Setting a Bad Example
We have all seen it many times before. That meeting organizer that comes into a meeting 25 minutes late. Everyone in the room respectfully held off starting the meeting and simply took care of busy work or catching up on social connections with others in the meeting. Time passed slowly and schedules later in the day started getting pushed back. Frustration was starting to fill the air. In a rushed flurry, the meeting organizer entered the room, briskly apologized for the tardiness. The excuse? Well, we have all heard them. They were on the phone, in another room, signing documents, caught up with an issue, another meeting ran over, delayed getting back from lunch, etc, etc, etc. All things considered, the apology and excuses wear thin. Making matters worse, the meeting organizer is the one who called the meeting. Are you feeling the familiar level of frustration yet? You bet you are! Use this example as a learning point and make sure you aren’t guilty of the same type of behavior. As a Lean Six Sigma professional, accountability and constant improvement starts with you first!
Accountability Starts At The Top
In our day-to-day work process, we are focused on eliminating waste from the organization. Sometimes your focus on organizational waste become so intense, you may be forgetting about how to improve yourself. As a Lean Six Sigma practitioner, your skill set is entirely focused on eliminating waste and constant quality improvement.

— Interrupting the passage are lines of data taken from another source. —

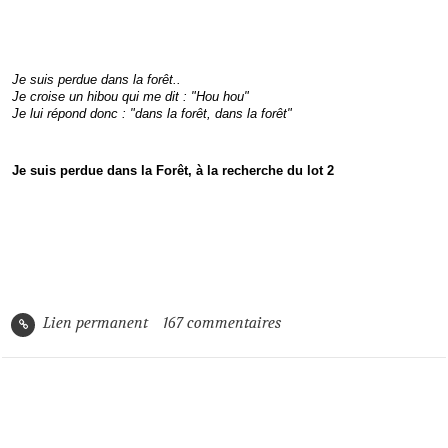
Je suis perdue dans la forêt..
Je croise un hibou qui me dit : "Hou hou"
Je lui répond donc : "dans la forêt, dans la forêt"
Je suis perdue dans la Forêt, à la recherche du lot 2
Lien permanent
167
commentaires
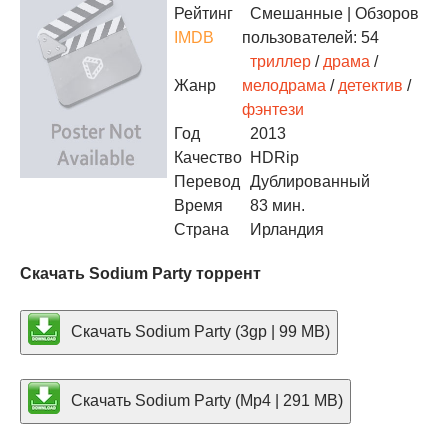
Рейтинг
Смешанные
| Обзоров
IMDB
пользователей: 54
триллер
/
драма
/
Жанр
мелодрама
/
детектив
/
фэнтези
Год
2013
Качество
HDRip
Перевод
Дублированный
Время
83 мин.
Страна
Ирландия
Скачать Sodium Party торрент
Скачать Sodium Party (3gp | 99 MB)
Скачать Sodium Party (Mp4 | 291 MB)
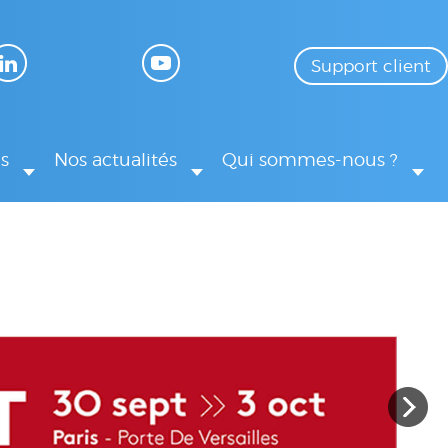
Support client
s
Nos actualités
Qui sommes-nous ?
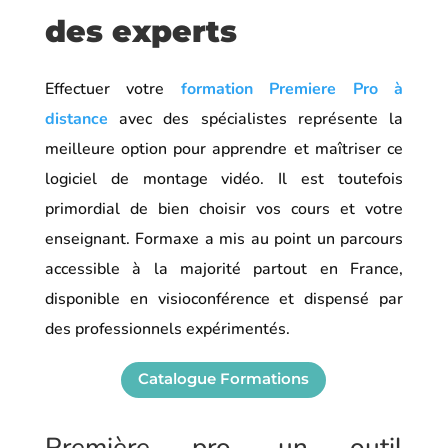
des experts
Effectuer votre
formation Premiere Pro à
distance
avec des spécialistes représente la
meilleure option pour apprendre et maîtriser ce
logiciel de montage vidéo. Il est toutefois
primordial de bien choisir vos cours et votre
enseignant. Formaxe a mis au point un parcours
accessible à la majorité partout en France,
disponible en visioconférence et dispensé par
des professionnels expérimentés.
Catalogue Formations
Première pro, un outil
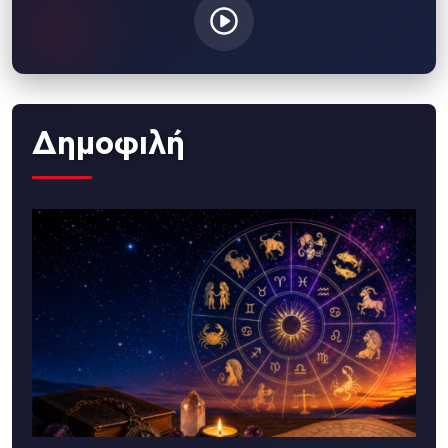
Δημοφιλή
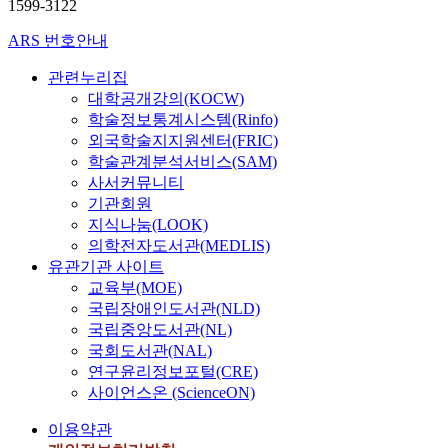
1599-3122
ARS 번호안내
관련누리집
대학공개강의(KOCW)
학술정보통계시스템(Rinfo)
외국학술지지원센터(FRIC)
학술관계분석서비스(SAM)
사서커뮤니티
기관회원
지식나눔(LOOK)
의학전자도서관(MEDLIS)
유관기관 사이트
교육부(MOE)
국립장애인도서관(NLD)
국립중앙도서관(NL)
국회도서관(NAL)
연구윤리정보포털(CRE)
사이언스온 (ScienceON)
이용약관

Take the time to refocus those powerful tools and skills back on you. It is where it all begins. Here are some steps to get you to that:
- Define Yours – What is your definition of value? Just as the customer defines what is value and what is waste in our process, you must precisely define what is value in your day-to-day. Anything else is waste.
- Make an Assessment – Identify the waste in your own work. The seven wastes of lean provide a compass to guide you. Use your skills.

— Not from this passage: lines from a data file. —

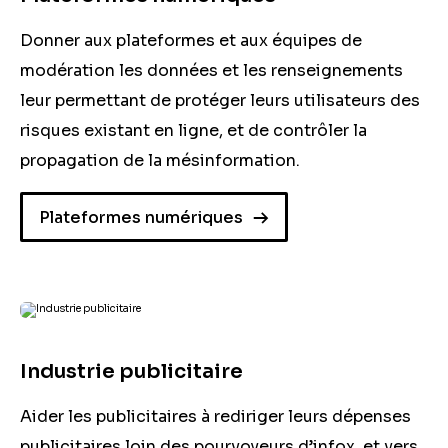
Donner aux plateformes et aux équipes de
modération les données et les renseignements
leur permettant de protéger leurs utilisateurs des
risques existant en ligne, et de contrôler la
propagation de la mésinformation.
Plateformes numériques
Industrie publicitaire
Aider les publicitaires à rediriger leurs dépenses
publicitaires loin des pourvoyeurs d’infox, et vers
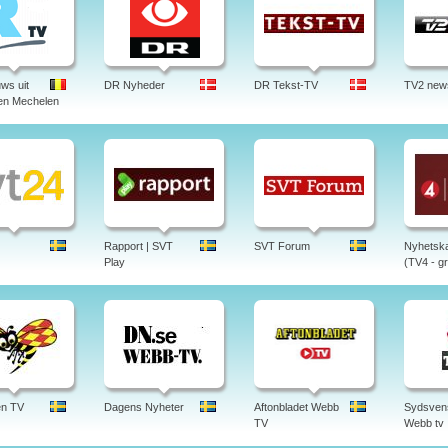
ws uit
DR Nyheder
DR Tekst-TV
TV2 new
en Mechelen
Rapport | SVT
SVT Forum
Nyhetska
Play
(TV4 - gr
en TV
Dagens Nyheter
Aftonbladet Webb
Sydsven
TV
Webb tv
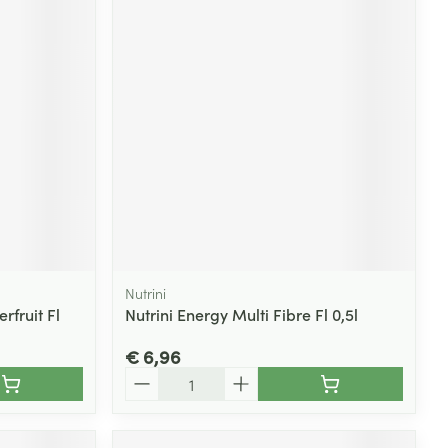
Nutrini
rfruit Fl
Nutrini Energy Multi Fibre Fl 0,5l
€ 6,96
Aantal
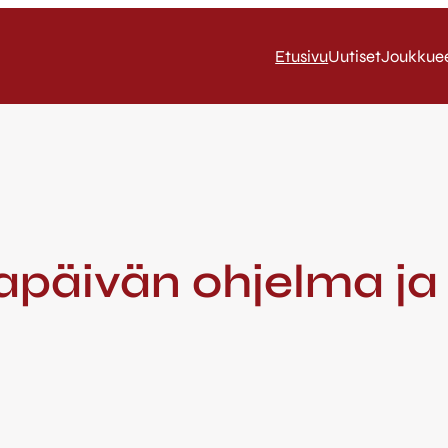
Etusivu
Uutiset
Joukkue
päivän ohjelma ja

- Develop Solutions – Develop accurate and specific solutions for every example of waste. Don’t try applying a broad brush stroke. Be laser focused.
- Be Systematic – Waste will continue to creep if you don’t systematically practice habits to eliminate waste.
Living the Example
Get control of yourself and start eliminating waste in your daily process. Use your Lean Six Sigma practice and tools to eliminate the waste and propel you towards a more productive practice. Setting the example is a demand of your profession. Make it a daily habit to eliminate waste as an individual, then as an organization.